If you can believe it, this post was sparked not by some startup blog or tech conference talk, but by a culinary book 😅. Make the Bread, Buy the Butter by Jennifer Reese. In it, she evaluates “What can I actually make myself, and when is it smarter to just buy the thing?”, based on taste, cost, and hassle.
It’s an opinionated book, sure, but she concludes that you should absolutely make some things from scratch (bread, marshmallows, hot dog buns, guacamole, yogurt) because they’re worth it — but just buy others like butter and ketchup. Basically, if it’s too much work for too little reward, save yourself the headache.
Building a SaaS has the same trade-offs. When you’re bootstrapping, you’re making architectural decisions at 2 AM with a half-empty coffee cup, weighing “what can I stand up in a weekend” against “what’s going to scale when we hit 10,000 users.”
Some of those decisions will age beautifully; others will come back for revenge. You’ll never bat 1.000, but you learn which “recipes” are worth your time and which are better left to someone else’s expertise.
To that end, I wanted to talk about the five big build vs. buy decisions we made while building our multi-tenant SaaS over the past 2.5 years — what we chose, how it played out at scale (27,000+ monthly active users generating ~120K page views a month), and what we’d do differently. Hopefully, it’ll help you skip a few bad “recipes” of your own.
1. Auth & User Management
What we did: NextAuth (now Auth.js) using database sessions stored in Postgres instead of JWTs. Started with simple admin/user roles, evolved into full RBAC with workspace-level permissions and feature flags.
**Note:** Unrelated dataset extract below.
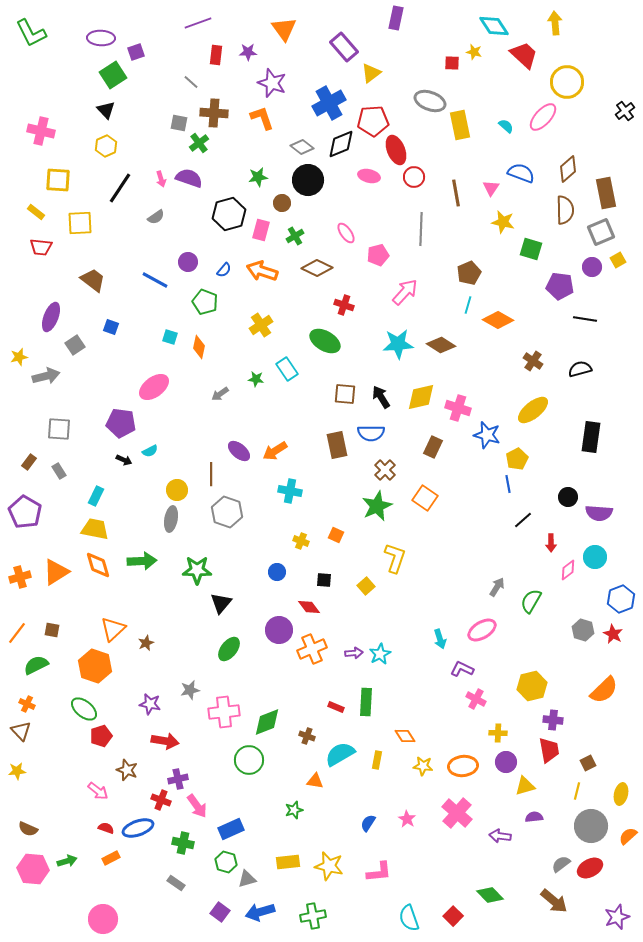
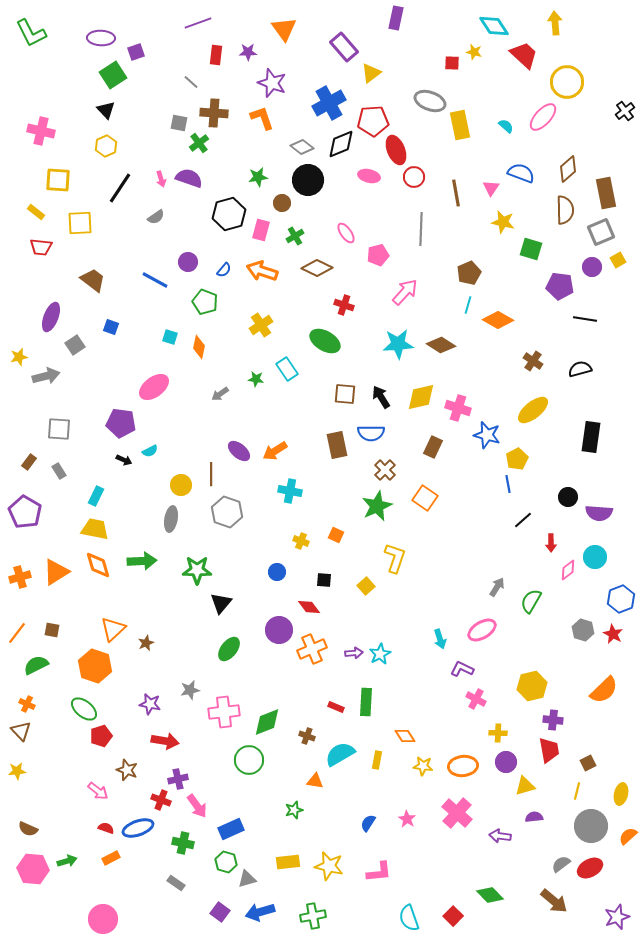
yellow circle at (177, 490): moved 4 px right, 5 px up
War Stories: OAuth with Google broke for an entire weekend because ITP (Safari’s Intelligent Tracking Prevention) was silently killing our callback flow. 🙃 No error messages, no obvious failure mode — users would click “Sign in with Google,” go through the OAuth dance, and land back on our login page like nothing happened. Easy enough fix — it’s just sussing out that it wasn’t our code that was the real pain. Honestly, this was my bad. Just not enough testing with Safari.
The hidden maintenance cost: Session cleanup was the real gotcha. You can read about it on this GitHub issue, actually. Back then, at least, using NextAuth meant your expired sessions pile up in Postgres like digital tumbleweeds — our sessions table just kept growing until queries started slowing down. Had to build a background cleanup job to purge old sessions.
What we’d do now: Honestly? I’d still pick NextAuth/Auth.js today. Only one of those issues I mention above were on NextAuth, and even then, it wasn’t really a deal breaker, per se.
Plug-n-play solutions like Clerk sound amazing, they make things so much simpler vs. setting up NextAuth, but guess what happened when Clerk had that major outage that took down auth for hundreds of SaaS apps for nearly an hour in June? That’s right — our platform kept working. Zero issues. Having that trust over our auth layer meant we could just work on improving our UI/UX, or adding features that bring revenue, rather than waiting on a vendor to fix critical auth issues.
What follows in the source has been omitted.